It appears to be a common scenario: An employee becomes ill, exhausts his or her Family and Medical Leave Act (FMLA) provided leave, and then requests more leave as a “reasonable accommodation.” Must an employer grant additional leave? On September 20, in Severson v. Heartland Woodcraft, Inc., the Seventh Circuit Court of Appeals answered that it does not.
In this case, the plaintiff employee suffered back problems and exhausted his FMLA leave. He subsequently requested two additional months of leave beyond his FMLA leave allotment to undergo surgery. The employer declined the request, and told the employee that his employment would end when his FMLA leave expired. However, the employer made clear the employee was free to reapply for employment when he was cleared by a physician to return to work. The employee sued the employer pursuant to the Americans with Disabilities Act (ADA), claiming the employer did not reasonably accommodate his disability when it failed to grant him an additional leave beyond that provided by the FMLA.

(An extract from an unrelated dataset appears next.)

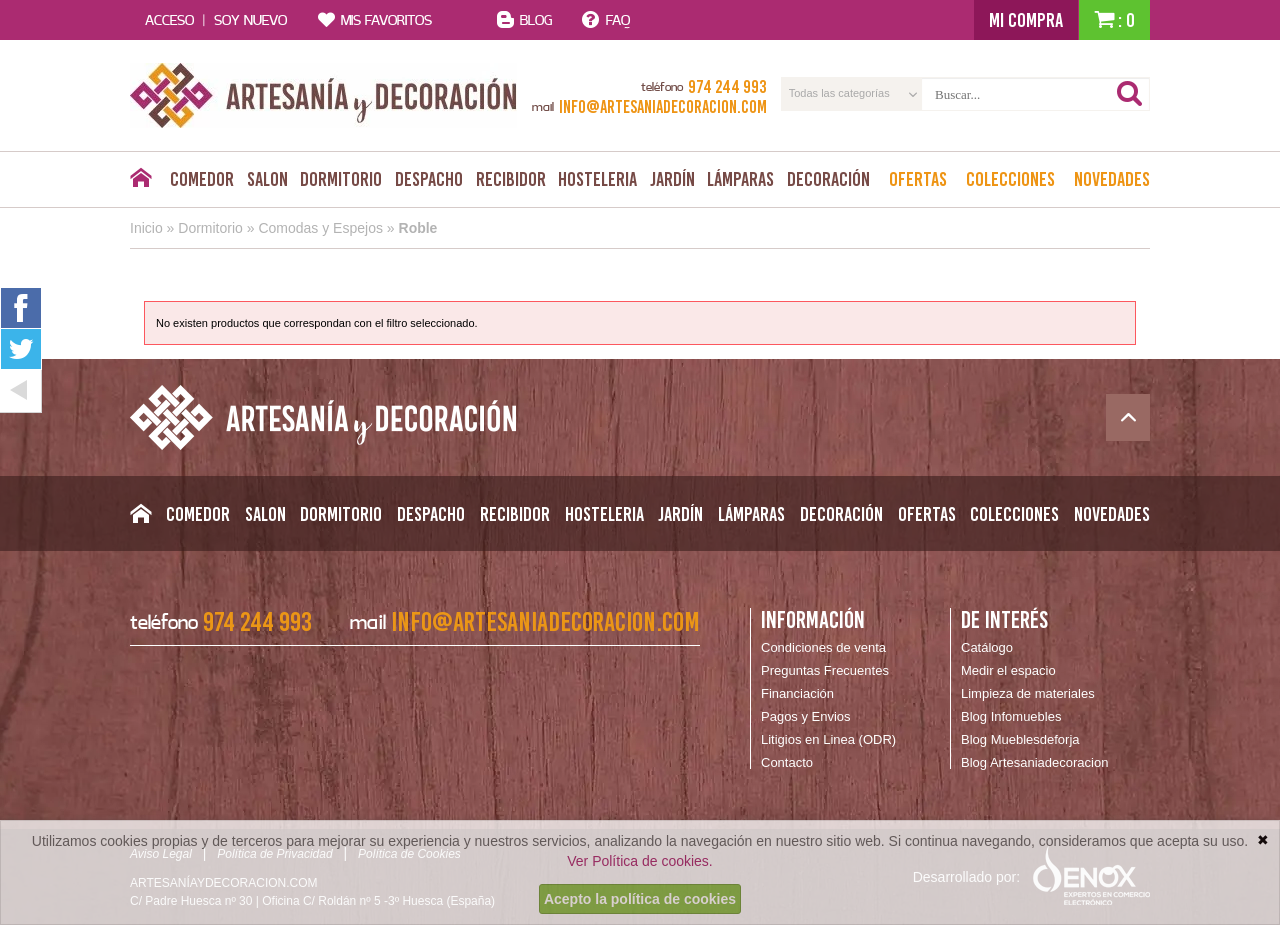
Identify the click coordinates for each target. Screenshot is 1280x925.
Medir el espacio (1008, 670)
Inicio (146, 228)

When rendering its decision, the court observed that the ADA is an anti-discrimination law, not a medical leave entitlement, and that a “reasonable accommodation” under the ADA is limited to measures that will allow an employee to work. An employee needing “long-term medical leave” cannot work and is therefore not a “qualified individual with a disability” under the ADA. Stated another way, because the employee here could not work, he was not a “qualified individual with a disability,” and was thus not subject to the ADA’s protections. Moreover, extended leave is not a reasonable accommodation because it does not give the employee the means to work, but rather excuses his not working. However, the court emphasized that its decision applied to long-term absences and that additional time off beyond that required by the FMLA for intermittent or short-term leave (no more than a couple of days or a couple of weeks) might be considered a reasonable accommodation in certain circumstances.
This decision gives employers with employees who request long-term medical leaves some measure of comfort. Yet the Seventh Circuit’s ruling is likely not the final say on the matter, and could be appealed to the U.S. Supreme Court. Employers that are considering taking employment action against employees on long-term leave would do well to consult able counsel prior to doing so, as running afoul of the ADA or FMLA could prove costly.